EXERCISE REQUIREMENTS: Skipping any pictures, give all of the records below again exactly.

SOURCE INFORMATION:
□ □ □

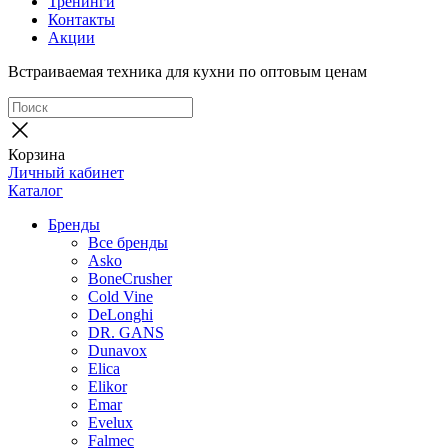
Тренинги
Контакты
Акции
Встраиваемая техника для кухни по оптовым ценам
Корзина
Личный кабинет
Каталог
Бренды
Все бренды
Asko
BoneCrusher
Cold Vine
DeLonghi
DR. GANS
Dunavox
Elica
Elikor
Emar
Evelux
Falmec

□ □ □

RESPONSE TO THE TASK:
Тренинги
Контакты
Акции
Встраиваемая техника для кухни по оптовым ценам
Корзина
Личный кабинет
Каталог
Бренды
Все бренды
Asko
BoneCrusher
Cold Vine
DeLonghi
DR. GANS
Dunavox
Elica
Elikor
Emar
Evelux
Falmec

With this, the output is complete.